The procedure essentially calls for human embryonic stem cell-derived oligodendrocyte progenitor cells to be injected into the area of spinal cord injury. Unlike de Grey’s therapies, this treatment does not clean molecular garbage from cells, but is designed to convert the injected stem cells into replacement nerve cells—myelin. It is difficult to predict how human subjects will respond, but tested in the laboratory on rats whose spinal cords were damaged enough so they could not walk normally, the animals fully regained the ability to walk, run, and stand on their hind legs.

I asked James Shepherd, cofounder and chairman of the board of the Shepherd Center, how the tests were progressing. Shepherd responded via e-mail that there is no expectation for neurological improvement in this phase 1 safety study, but he says there is hope among the spinal injured community for some degree of improvement.

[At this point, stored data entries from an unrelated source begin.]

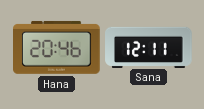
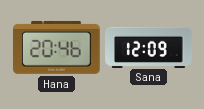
Sana: 12:11 -> 12:09
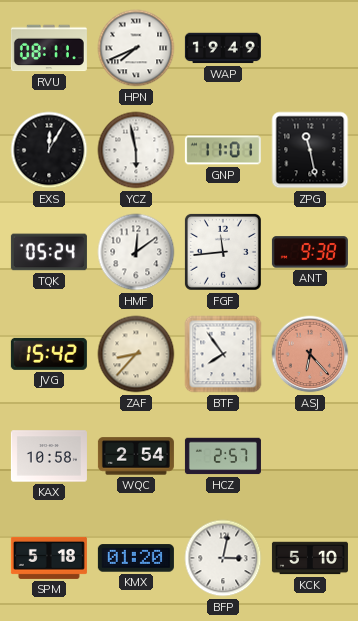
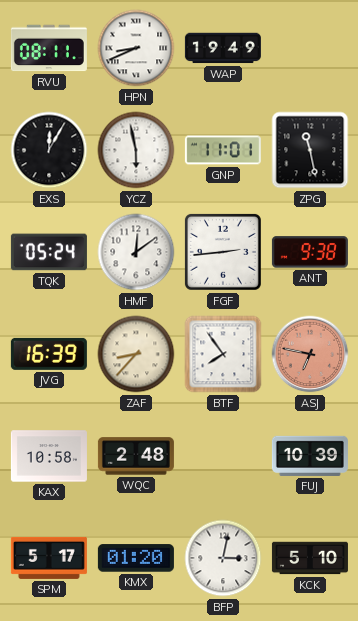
HPN: 7:41 -> 8:41
FGF: 11:44 -> 2:44
JVG: 15:42 -> 16:39
ASJ: 6:23 -> 6:47
WQC: 2:54 -> 2:48
HCZ: 2:57 -> none
FUJ: none -> 10:39
SPM: 5:18 -> 5:17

“Many people I talk to would be pleased with the return of bowel, bladder, and sexual function,” Shepherd notes. “The home run would be full restoration of all motor and sensory functions.” Shepherd’s remarks were cautious, but his commitment to reinventing treatment for spinal cord injury is unmistakable. After all, Shepherd has skin in the game—he is paraplegic.

If de Grey’s claim that cell therapy-based health maintenance will arrive in less than 50 years seems like scientific chest-thumping, consider that the spinal cord treatment being tested at the Shepherd Center progressed from lab rats to humans in only 5 years. That timetable may collapse further pending a favorable outcome. “I believe that new stem cell trials will move quicker by piggybacking on the data gathered in this trial,” Shepherd confirms.

But if it becomes possible to extend human life by hundreds of years, should such a thing be done? Tortoises live much longer than humans, but that is perhaps because tortoises cause much less trouble than humans in nature, on the whole. The questions raised by the prospect of a hyperextended lifespan are bothersome. Would marriages endure 120 years? Could workers stay on the job nine decades? Will only the wealthy be able to afford antiaging therapies while all others die young, relatively speaking?

The fact is we are not prepared politically or intellectually to handle longevity on this scale. De Grey means well, but he should not be allowed to buy a single test tube until a Cambridge think tank sets up a blue ribbon panel of anthropologists to figure out how—and if—we are capable of living with each other all those extra innings. Despite the foreboding cultural questions about extreme life extension, there may be a silver lining in the here and now, especially if longevity research spins off medical advances the way the Apollo space program spun off technologies that led to the development of technology behind dialysis machines and CT scans. These novel developments may come sooner rather than later. And, in fact, if de Grey’s quest enables future science to close its grasp firmly around medical treasures similar to the conversion of stem cells into myelin—ultimately helping wheelchair-bound individuals to stand, walk, and run—then I wish him well.